[Stored data entries]
[Start of Attachment]

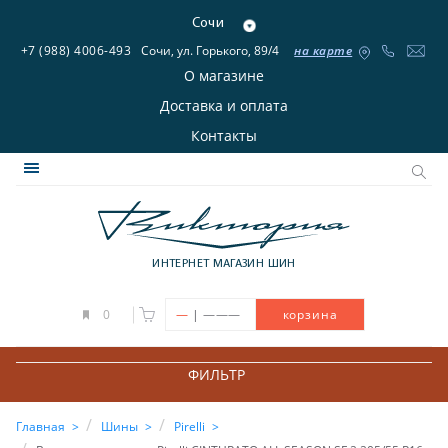
Сочи
+7 (988) 4006-493
Сочи, ул. Горького, 89/4
на карте
О магазине
Доставка и оплата
Контакты
ИНТЕРНЕТ МАГАЗИН ШИН
|
0
—
———
корзина
ФИЛЬТР
Главная
Шины
Pirelli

[End of Attachment]

→ **Your task**:
Without copying any picture, write out the entries exactly.

→ **Response to this task**:
Сочи
+7 (988) 4006-493
Сочи, ул. Горького, 89/4
на карте
О магазине
Доставка и оплата
Контакты
ИНТЕРНЕТ МАГАЗИН ШИН
|
0
—
———
корзина
ФИЛЬТР
Главная
Шины
Pirelli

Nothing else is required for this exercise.